This October 2008 auto sales data should be a sobering influence on those inclined to support a financial bailout for U.S. automakers. As Thomas Friedman noted in his New York Times Op-Ed, the spectacular failure of U.S. automakers is largely due to the fact that they have been sheltered from free-market competition. Overblown labor union contracts and the special interests of the Detroit auto lobby have lulled U.S. automakers into a sublime state of moral hazard where there is little incentive to innovate, retool, or reform.
Consequently, these companies have churned out line after line of overpriced and inferior products - even by American consumer standards. Moreover, U.S. automakers have failed to lead pioneering efforts in the research fields that will ultimately define the future of the auto industry: fuel efficiency, hybrid technology development, and alternative fuel development. The cost of insulating U.S. automakers from market risks that they would otherwise be exposed to could be disastrous. For starters, U.S. taxpayers may get saddled with a bailout bill to the tune of $25 billion.

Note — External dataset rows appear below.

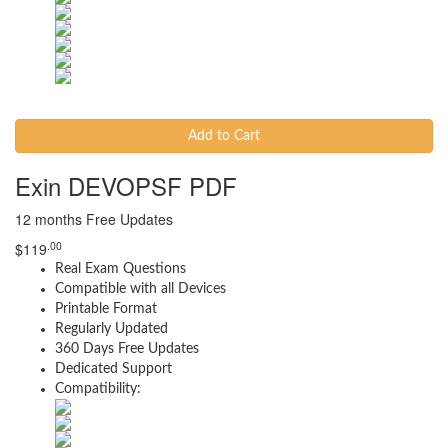
Add to Cart
Exin DEVOPSF PDF
12 months Free Updates
.00
$
119
Real Exam Questions
Compatible with all Devices
Printable Format
Regularly Updated
360 Days Free Updates
Dedicated Support
Compatibility:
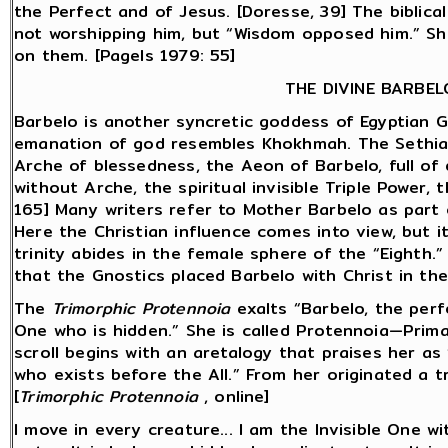
the Perfect and of Jesus. [Doresse, 39] The biblic
not worshipping him, but “Wisdom opposed him.” She
on them. [Pagels 1979: 55]
THE DIVINE BARBEL
Barbelo is another syncretic goddess of Egyptian G
emanation of god resembles Khokhmah. The Sethia
Arche of blessedness, the Aeon of Barbelo, full of 
without Arche, the spiritual invisible Triple Power, t
165] Many writers refer to Mother Barbelo as part o
Here the Christian influence comes into view, but 
trinity abides in the female sphere of the “Eighth.”
that the Gnostics placed Barbelo with Christ in the
The
Trimorphic Protennoia
exalts “Barbelo, the perf
One who is hidden.” She is called Protennoia—Prima
scroll begins with an aretalogy that praises her as 
who exists before the All.” From her originated a tr
[
Trimorphic Protennoia
, online]
I move in every creature... I am the Invisible One wit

We are not losing the battle for global market supremacy in the conventional auto industry. We lost, a very long time ago, but the legacy of the "motor city" can be restored. In September, Paul Ingrassia spoke nostalgically of Ford's Model-T as "the car that changed America". If Congress passes a bailout bill for U.S. automakers, there must be legislative provisions that demand strict fiduciary requirements for innovation, retooling, and reform. Only then will the production of the next car that could change America be possible. Otherwise, Mr. Ingrassia may need to prepare a eulogy for U.S. automakers.